#### [TO DO]
All lines from the one containing "COMENZÓ LA ORGANIZACIÓN DE LA QUINTA EDICIÓN" through the end of the data below are to be repeated exactly, with pictures left out.

---------- EXTRACTED INFORMATION

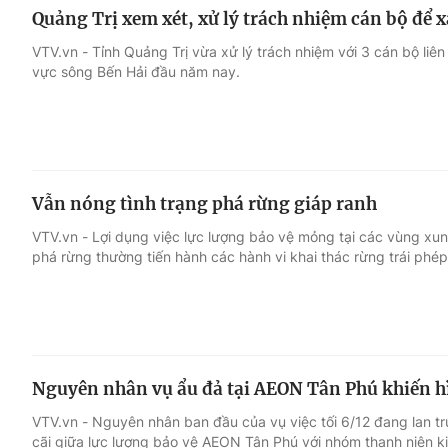
Quảng Trị xem xét, xử lý trách nhiệm cán bộ để 
VTV.vn - Tỉnh Quảng Trị vừa xử lý trách nhiệm với 3 cán bộ li
vực sông Bến Hải đầu năm nay.
Vẫn nóng tình trạng phá rừng giáp ranh
VTV.vn - Lợi dụng việc lực lượng bảo vệ mỏng tại các vùng xun
phá rừng thường tiến hành các hành vi khai thác rừng trái phé
Nguyên nhân vụ ẩu đả tại AEON Tân Phú khiến hì
VTV.vn - Nguyên nhân ban đầu của vụ việc tối 6/12 đang lan t
cãi giữa lực lượng bảo vệ AEON Tân Phú với nhóm thanh niên k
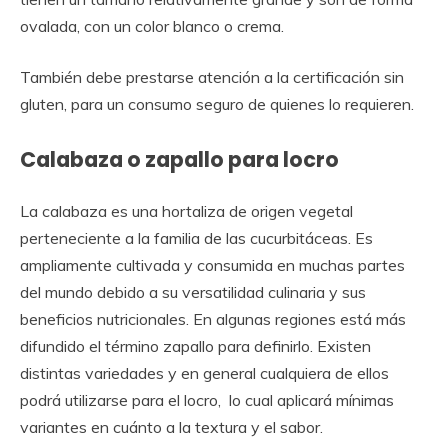
ovalada, con un color blanco o crema.
También debe prestarse atención a la certificación sin
gluten, para un consumo seguro de quienes lo requieren.
Calabaza o zapallo para locro
La calabaza es una hortaliza de origen vegetal
perteneciente a la familia de las cucurbitáceas. Es
ampliamente cultivada y consumida en muchas partes
del mundo debido a su versatilidad culinaria y sus
beneficios nutricionales. En algunas regiones está más
difundido el término zapallo para definirlo. Existen
distintas variedades y en general cualquiera de ellos
podrá utilizarse para el locro, lo cual aplicará mínimas
variantes en cuánto a la textura y el sabor.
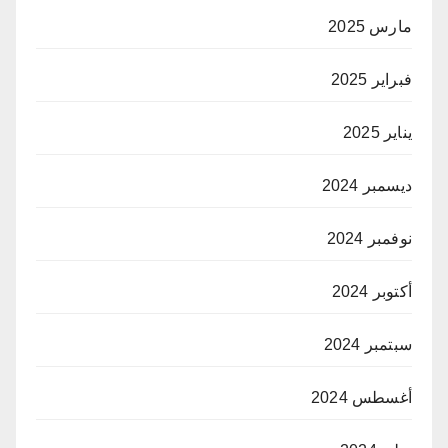
مارس 2025
فبراير 2025
يناير 2025
ديسمبر 2024
نوفمبر 2024
أكتوبر 2024
سبتمبر 2024
أغسطس 2024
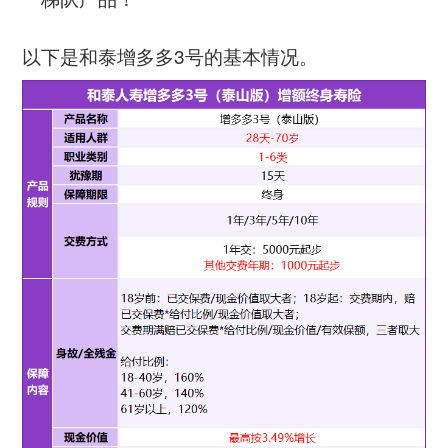
以下是和泰增多多3号的基本情况。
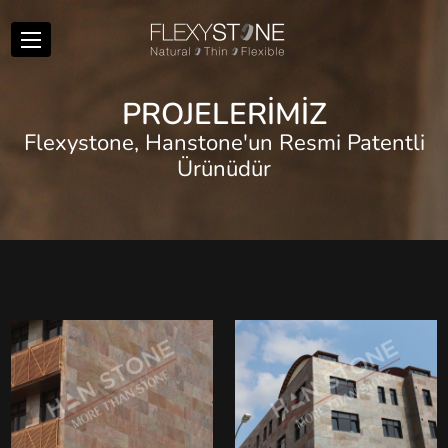
P
R
O
J
E
L
E
R
İ
M
İ
Z
Flexystone, Hanstone'un Resmi Patentli
Ürünüdür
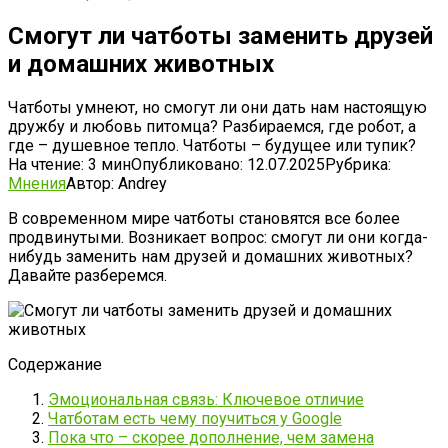
Смогут ли чатботы заменить друзей
и домашних животных
Чатботы умнеют, но смогут ли они дать нам настоящую
дружбу и любовь питомца? Разбираемся, где робот, а
где – душевное тепло. Чатботы – будущее или тупик?
На чтение:
3 мин
Опубликовано:
12.07.2025
Рубрика:
Мнения
Автор:
Andrey
В современном мире чатботы становятся все более
продвинутыми. Возникает вопрос: смогут ли они когда-
нибудь заменить нам друзей и домашних животных?
Давайте разберемся.
Содержание
Эмоциональная связь: Ключевое отличие
Чатботам есть чему поучиться у Google
Пока что – скорее дополнение, чем замена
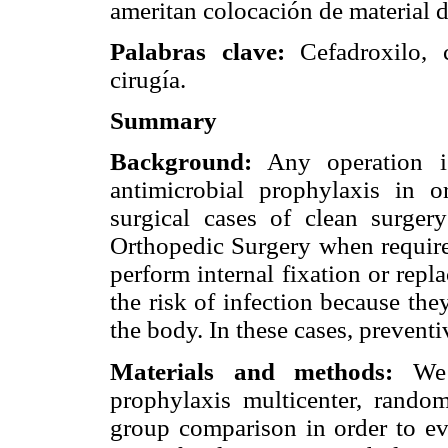
ameritan colocación de material de
Palabras clave:
Cefadroxilo, c
cirugía.
Summary
Background:
Any operation is
antimicrobial prophylaxis in o
surgical cases of clean surgery
Orthopedic Surgery when required
perform internal fixation or repla
the risk of infection because the
the body. In these cases, preventi
Materials and methods:
We p
prophylaxis multicenter, randomi
group comparison in order to eva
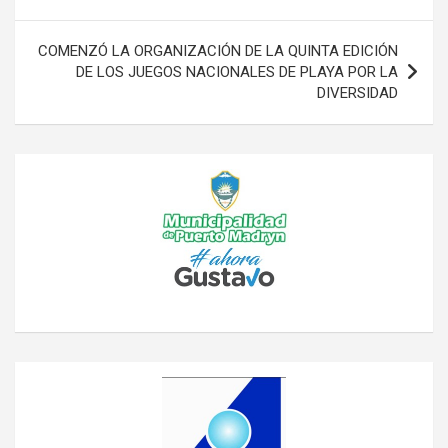
entradas
COMENZÓ LA ORGANIZACIÓN DE LA QUINTA EDICIÓN
DE LOS JUEGOS NACIONALES DE PLAYA POR LA
DIVERSIDAD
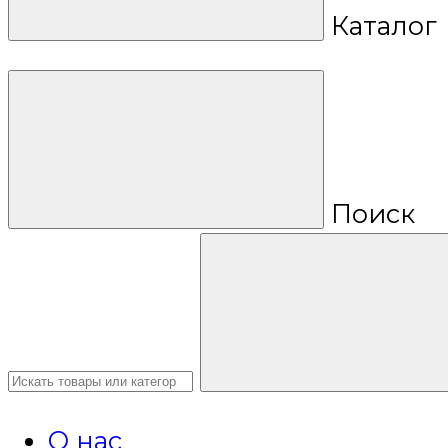
Каталог
Поиск
О нас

--------------------

#### [ANSWER]
COMENZÓ LA ORGANIZACIÓN DE LA QUINTA EDICIÓN
DE LOS JUEGOS NACIONALES DE PLAYA POR LA
DIVERSIDAD
Каталог
Поиск
О нас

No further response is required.